The Cruden Bay Hotel tramway was built to connect Cruden Bay railway station with the Cruden Bay Hotel. It was constructed by the Great North of Scotland Railway which owned the hotel.

The railway company undertook to maintain the roadway for four feet either side of the rails where the tramway crossed the Newburgh to Port Errol road. The tramway was constructed mostly with bullhead rail set on chaired sleepers with open ballast, but using granite sett paving in the station forecourt. The line started at the station with a short loop laid to the west of the up platform building, and then followed the western edge of the approach road before entering a shallow cutting by the side of the Hatton to Port Errol Road. After crossing a field and the Newburgh to Port Errol Road it turned to terminate by the front door of the hotel. A triangular junction just over the road crossing led to the car shed and hotel laundry.
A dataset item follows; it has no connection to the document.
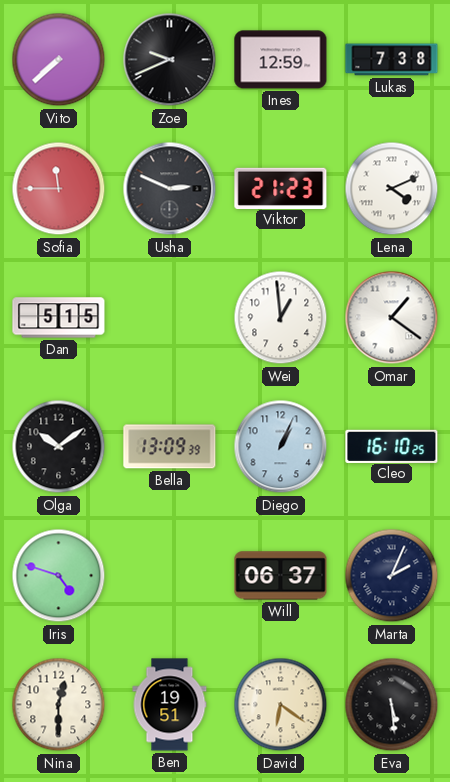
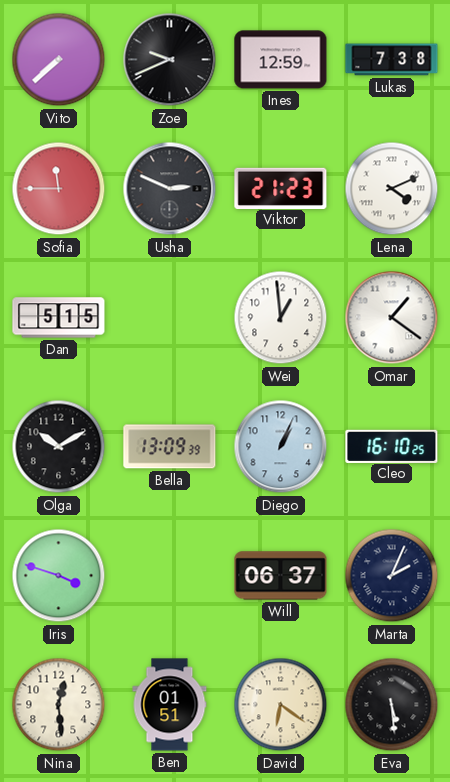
Olga: 10:09 -> 10:10
Iris: 4:48 -> 3:48
Nina: 12:30 -> 12:29
Ben: 19:51 -> 01:51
The tramcar shed at the hotel was built in 1899 at a cost of £500. However, in the summer months the tramcars were evicted as the shed was used as a dormitory for the male servants at the hotel.

It was the most northerly tramway service in the United Kingdom.

==Fleet==
Two passenger tramcars were provided and built by the Great North of Scotland Railway at Kittybrewster, in a purple lake and cream livery with "Cruden Bay Hotel" on the rocker panel.

The line also had an open trailer car for the transport of coal, and two bogie cars for transporting boilers and other heavy items.

==Closure==

Passenger services were terminated on 1 November 1932, when passenger rail services were suspended along the Boddam branch line to Cruden Bay railway station, and hotel guests were offered a motor car service direct to Aberdeen railway station. The tram continued for delivery of supplies and laundry to and from the railway which remained open to freight.

The hotel was requisitioned in 1940 as a Field Training Centre for the Gordon Highlanders. The tram ceased operation on 31 December 1940. The hotel never re-opened after the war and was sold for demolition in July 1947.

The tramcars were used as a summer house and shed until 1988 when they were recovered and the best of both was used to create a single car for preservation at the Grampian Transport Museum.